En el edificio de la Cancillería de Viena, el Canciller Dollfuss, gravemente herido, se moría. Sus últimas palabras fueron “cuiden a… mi familia”. La víspera, moría en el patíbulo de Viena el joven obrero socialdemócrata Josef Gerl, condenado por decreto especial del Canciller Dollfuss. Las últimas palabras de Gerl fueron: “¡Viva la libertad!”. No es por azar que el viejo hombre del Estado burgués, que hablaba de los intereses de la tierra de Austria y emitía en su nombre todos sus derechos de excepción contra los obreros, se acordó en el último momento de su vida de sus intereses privados. No es por azar que ese joven obrero de 22 años, quien por una muerte repentina perdiera infinitamente más que su vida, se acordó en su último instante de los intereses de toda la sociedad humana.

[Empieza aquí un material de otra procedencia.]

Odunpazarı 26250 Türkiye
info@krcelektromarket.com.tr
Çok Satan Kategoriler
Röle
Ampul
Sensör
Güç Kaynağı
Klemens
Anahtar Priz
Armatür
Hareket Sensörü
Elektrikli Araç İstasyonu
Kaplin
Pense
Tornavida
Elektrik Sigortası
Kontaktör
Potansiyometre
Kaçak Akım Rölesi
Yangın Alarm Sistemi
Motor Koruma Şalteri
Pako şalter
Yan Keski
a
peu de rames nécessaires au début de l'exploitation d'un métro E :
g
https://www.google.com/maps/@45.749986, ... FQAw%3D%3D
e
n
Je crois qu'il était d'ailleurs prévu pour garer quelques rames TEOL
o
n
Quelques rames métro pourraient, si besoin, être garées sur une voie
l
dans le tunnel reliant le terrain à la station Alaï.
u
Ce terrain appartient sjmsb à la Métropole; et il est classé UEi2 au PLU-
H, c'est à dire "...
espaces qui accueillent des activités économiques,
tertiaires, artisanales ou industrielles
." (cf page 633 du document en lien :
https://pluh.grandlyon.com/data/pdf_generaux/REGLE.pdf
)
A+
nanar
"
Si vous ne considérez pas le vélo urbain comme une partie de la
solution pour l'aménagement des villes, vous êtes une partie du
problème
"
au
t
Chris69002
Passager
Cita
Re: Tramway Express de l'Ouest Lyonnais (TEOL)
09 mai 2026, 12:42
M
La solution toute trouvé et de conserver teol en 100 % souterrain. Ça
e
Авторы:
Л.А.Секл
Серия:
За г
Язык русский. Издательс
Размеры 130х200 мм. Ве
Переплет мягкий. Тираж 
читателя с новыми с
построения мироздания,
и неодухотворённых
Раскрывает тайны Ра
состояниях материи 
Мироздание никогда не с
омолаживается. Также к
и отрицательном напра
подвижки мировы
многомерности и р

En el barrio de Lichtenfeld, en Berlín, se alza un muro que muestra las huellas de numerosos balazos. Es ahí donde, después de febrero de 1933, por orden del Comandante de choque Ernst, se fusiló a 80 obreros comunistas. En el momento en que los fusiles los apuntaban, entonaron La Internacional, y murieron murmurando las palabras de este himno revolucionario. En julio de 1934, Goering hizo llevar ante ese mismo muro al Comandante Ernst. Casi hubo que arrestarlo hasta el lugar de la ejecución: pedía socorro, vociferaba que se habían vuelto locos, suplicaba, maldecía, y finalmente se desmayó de miedo antes de ser tocado por las balas que lo mataron. No es por azar que ni uno solo de los obreros se había dejado dominar por el abatimiento. Ellos sabían por qué morían, y estaban convencidos de que en ese último instante no debían traicionar, no debían doblegarse, porque su coraje ante la muerte llevaría a otros millares al combate por la vida. No es por azar que Ernst, bruto y asesino, suplicó con su vida: todo terminaba para él. Suplicó gracia porque él no sabía por qué moría: con su vida todo terminaba para él.

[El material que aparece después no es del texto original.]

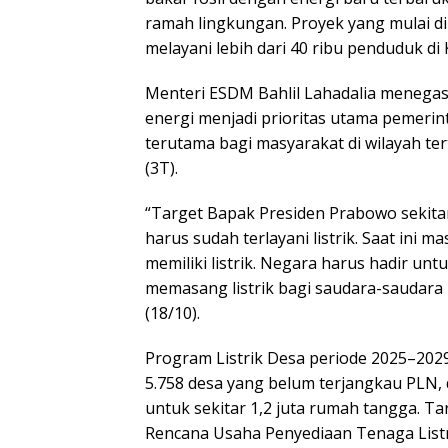
ramah lingkungan. Proyek yang mulai di
melayani lebih dari 40 ribu penduduk d
Menteri ESDM Bahlil Lahadalia menega
energi menjadi prioritas utama pemeri
terutama bagi masyarakat di wilayah ter
(3T).
“Target Bapak Presiden Prabowo sekita
harus sudah terlayani listrik. Saat ini 
memiliki listrik. Negara harus hadir un
memasang listrik bagi saudara-saudara ki
(18/10).
Program Listrik Desa periode 2025–2029
5.758 desa yang belum terjangkau PLN,
untuk sekitar 1,2 juta rumah tangga. Ta
Rencana Usaha Penyediaan Tenaga Listr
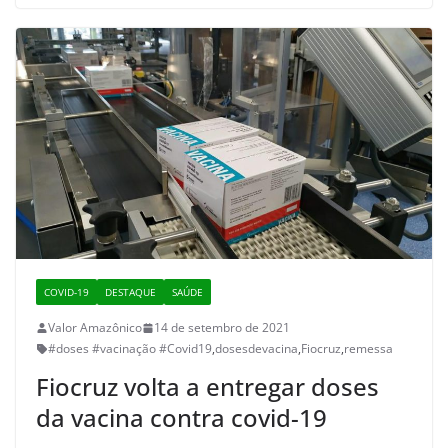
COVID-19
DESTAQUE
SAÚDE
Valor Amazônico
14 de setembro de 2021
#doses #vacinação #Covid19
,
dosesdevacina
,
Fiocruz
,
remessa
Fiocruz volta a entregar doses
da vacina contra covid-19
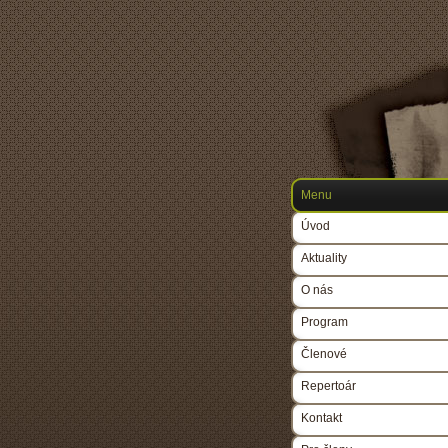
Menu
Úvod
Aktuality
O nás
Program
Členové
Repertoár
Kontakt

Y no es por azar que allí donde el proletariado ya es libre, creé esas magníficas epopeyas heroicas de la construcción y también del salvamento de las vidas humanas. La expedición del salvamento del “Krassin” es una obra que bastaría para la gloria de un país durante un siglo. Pero seis años después ese país ha dado nuevos héroes, del género del Profesor Schmidt, de Bobrov, Molokov, Kamanin, Liapidievski.

Todos estos héroes no responden a la idea del héroe inventado por la burguesía. Son muy sencillos, muy naturales. Sí, su heroísmo reside únicamente en que ellos dan todo para hacer lo que deben hacer en el momento decisivo.

En este heroísmo debemos inspirarnos.

Para los momentos decisivos.

 


 

Este artículo fue escrito para Svet Prace, número 8, 1 de agosto de 1934.